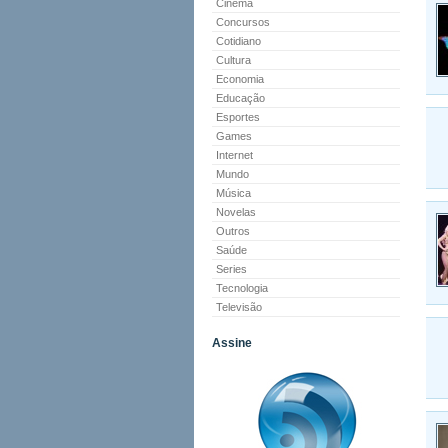
Cinema
Concursos
Cotidiano
Cultura
Economia
Educação
Esportes
Games
Internet
Mundo
Música
Novelas
Outros
Saúde
Series
Tecnologia
Televisão
Assine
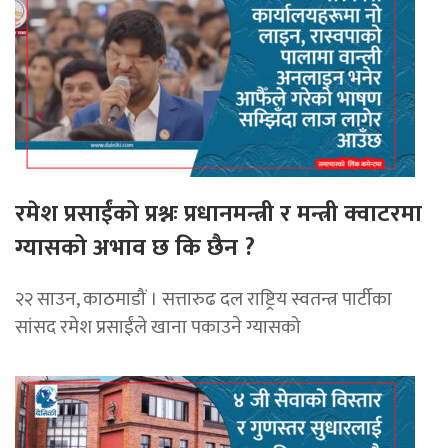
रमेश प्रसाईंको प्रश्नः प्रधानमन्त्री र मन्त्री क्वाटरमा
ग्यासको अभाव छ कि छैन ?
२२ साउन, काठमाडौं । सत्तारुढ दल राष्ट्रिय स्वतन्त्र पार्टीका
सांसद रमेश प्रसाईंले खाना पकाउने ग्यासको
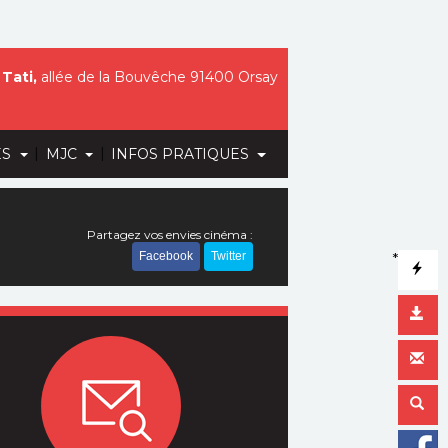
Tati,
allée de la Bouvêche 91400 Orsay
|
|
ES
MJC
INFOS PRATIQUES
Partagez vos envies cinéma :
Facebook
Twitter
*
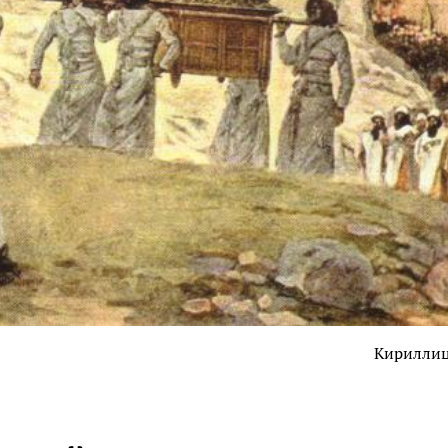
Кирилли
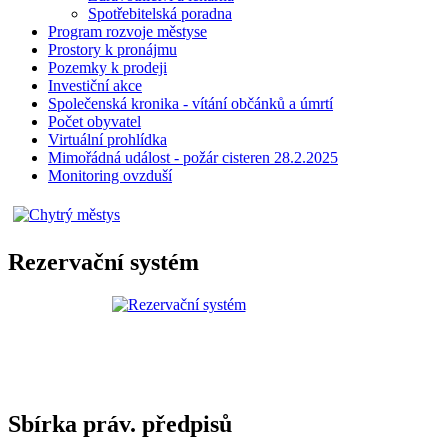
Spotřebitelská poradna
Program rozvoje městyse
Prostory k pronájmu
Pozemky k prodeji
Investiční akce
Společenská kronika - vítání občánků a úmrtí
Počet obyvatel
Virtuální prohlídka
Mimořádná událost - požár cisteren 28.2.2025
Monitoring ovzduší
Rezervační systém
Sbírka práv. předpisů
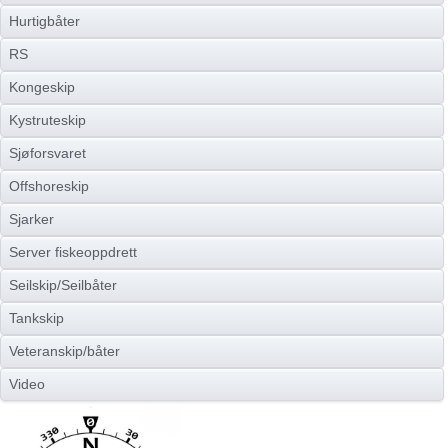
Hurtigbåter
RS
Kongeskip
Kystruteskip
Sjøforsvaret
Offshoreskip
Sjarker
Server fiskeoppdrett
Seilskip/Seilbåter
Tankskip
Veteranskip/båter
Video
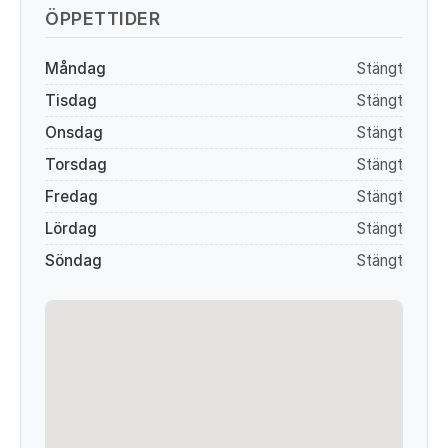
ÖPPETTIDER
Måndag
Stängt
Tisdag
Stängt
Onsdag
Stängt
Torsdag
Stängt
Fredag
Stängt
Lördag
Stängt
Söndag
Stängt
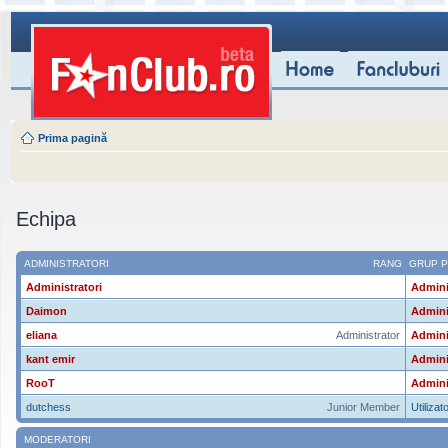
Prima pagină
Echipa
ADMINISTRATORI
RANG
GRUP P
Administratori
Admini
Daimon
Admini
eliana
Administrator
Admini
kant emir
Admini
RooT
Admini
dutchess
Junior Member
Utilizato
MODERATORI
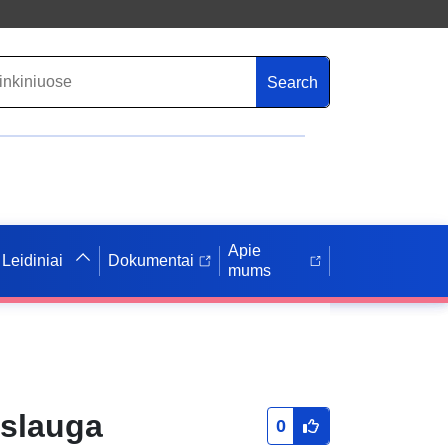
Search
Apie
Leidiniai
Dokumentai
mums
aslauga
0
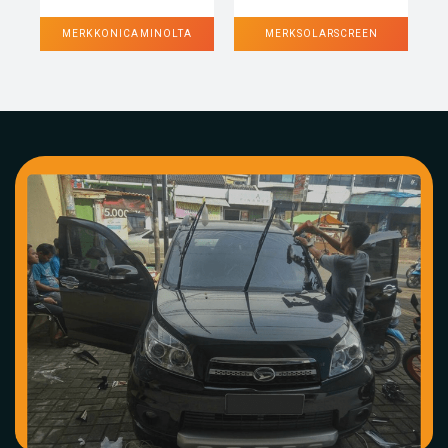
MERK KONICA MINOLTA
MERK SOLARSCREEN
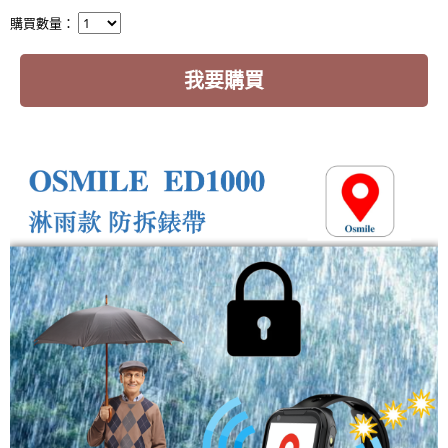
購買數量：
我要購買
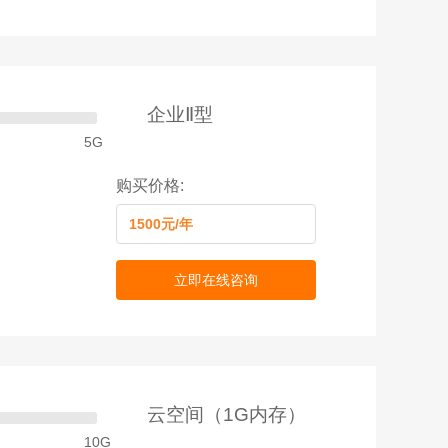
企业Ⅱ型
5G
购买价格:
1500元/年
立即在线咨询
云空间（1G内存）
10G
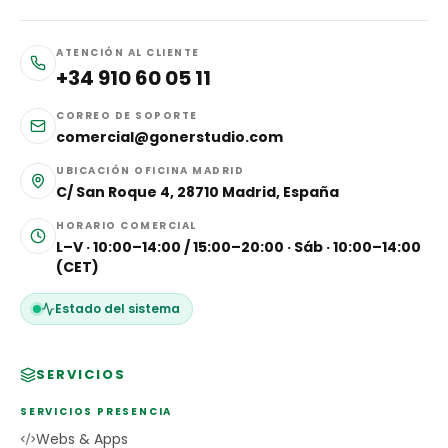
ATENCIÓN AL CLIENTE
+34 910 60 05 11
CORREO DE SOPORTE
comercial@gonerstudio.com
UBICACIÓN OFICINA MADRID
C/ San Roque 4, 28710 Madrid, España
HORARIO COMERCIAL
L–V · 10:00–14:00 / 15:00–20:00 · Sáb · 10:00–14:00
(CET)
Estado del sistema
SERVICIOS
SERVICIOS PRESENCIA
Webs & Apps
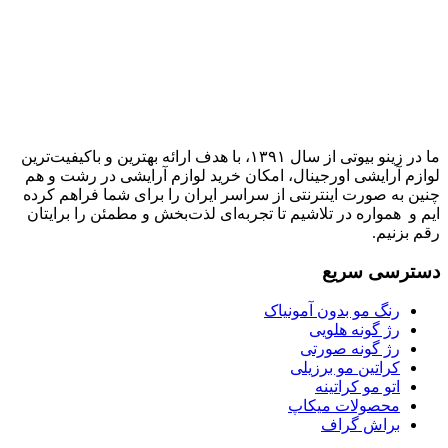
ما در زینو بیوتی از سال ۱۳۹۱، با هدف ارائه بهترین و باکیفیت‌ترین
لوازم آرایشی اورجینال، امکان خرید لوازم آرایشی در رشت و هم
چنین به صورت اینترنتی از سراسر ایران را برای شما فراهم کرده
ایم و همواره در تلاشیم تا تجربه‌ای لذت‌بخش و مطمئن را برایتان
رقم بزنیم.
دسترسی سریع
رنگ مو بدون آمونیاک
رژ گونه هلویی
رژ گونه صورتی
کراتین مو برزیلی
اتو مو کراتینه
محصولات میکاپ
براش گراف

────────

Repeat the records word for word. Leave out whatever pictures they hold.

Cinema
Concursos
Cotidiano
Cultura
Economia
Educação
Esportes
Games
Internet
Mundo
Música
Novelas
Outros
Saúde
Series
Tecnologia
Televisão
Assine
रमेश प्रसाईंको प्रश्नः प्रधानमन्त्री र मन्त्री क्वाटरमा
ग्यासको अभाव छ कि छैन ?
२२ साउन, काठमाडौं । सत्तारुढ दल राष्ट्रिय स्वतन्त्र पार्टीका
सांसद रमेश प्रसाईंले खाना पकाउने ग्यासको
Tati,
allée de la Bouvêche 91400 Orsay
|
|
ES
MJC
INFOS PRATIQUES
Partagez vos envies cinéma :
Facebook
Twitter
*
Кирилли
Spotřebitelská poradna
Program rozvoje městyse
Prostory k pronájmu
Pozemky k prodeji
Investiční akce
Společenská kronika - vítání občánků a úmrtí
Počet obyvatel
Virtuální prohlídka
Mimořádná událost - požár cisteren 28.2.2025
Monitoring ovzduší
Rezervační systém
Sbírka práv. předpisů
Hurtigbåter
RS
Kongeskip
Kystruteskip
Sjøforsvaret
Offshoreskip
Sjarker
Server fiskeoppdrett
Seilskip/Seilbåter
Tankskip
Veteranskip/båter
Video
ÖPPETTIDER
Måndag
Stängt
Tisdag
Stängt
Onsdag
Stängt
Torsdag
Stängt
Fredag
Stängt
Lördag
Stängt
Söndag
Stängt
Prima pagină
Echipa
ADMINISTRATORI
RANG
GRUP P
Administratori
Admini
Daimon
Admini
eliana
Administrator
Admini
kant emir
Admini
RooT
Admini
dutchess
Junior Member
Utilizato
MODERATORI
Search
Apie
Leidiniai
Dokumentai
mums
aslauga
0
MERK KONICA MINOLTA
MERK SOLARSCREEN
購買數量：
我要購買
企业Ⅱ型
5G
购买价格:
1500元/年
立即在线咨询
云空间（1G内存）
10G
ATENCIÓN AL CLIENTE
+34 910 60 05 11
CORREO DE SOPORTE
comercial@gonerstudio.com
UBICACIÓN OFICINA MADRID
C/ San Roque 4, 28710 Madrid, España
HORARIO COMERCIAL
L–V · 10:00–14:00 / 15:00–20:00 · Sáb · 10:00–14:00
(CET)
Estado del sistema
SERVICIOS
SERVICIOS PRESENCIA
Webs & Apps
ما در زینو بیوتی از سال ۱۳۹۱، با هدف ارائه بهترین و باکیفیت‌ترین
لوازم آرایشی اورجینال، امکان خرید لوازم آرایشی در رشت و هم
چنین به صورت اینترنتی از سراسر ایران را برای شما فراهم کرده
ایم و همواره در تلاشیم تا تجربه‌ای لذت‌بخش و مطمئن را برایتان
رقم بزنیم.
دسترسی سریع
رنگ مو بدون آمونیاک
رژ گونه هلویی
رژ گونه صورتی
کراتین مو برزیلی
اتو مو کراتینه
محصولات میکاپ
براش گراف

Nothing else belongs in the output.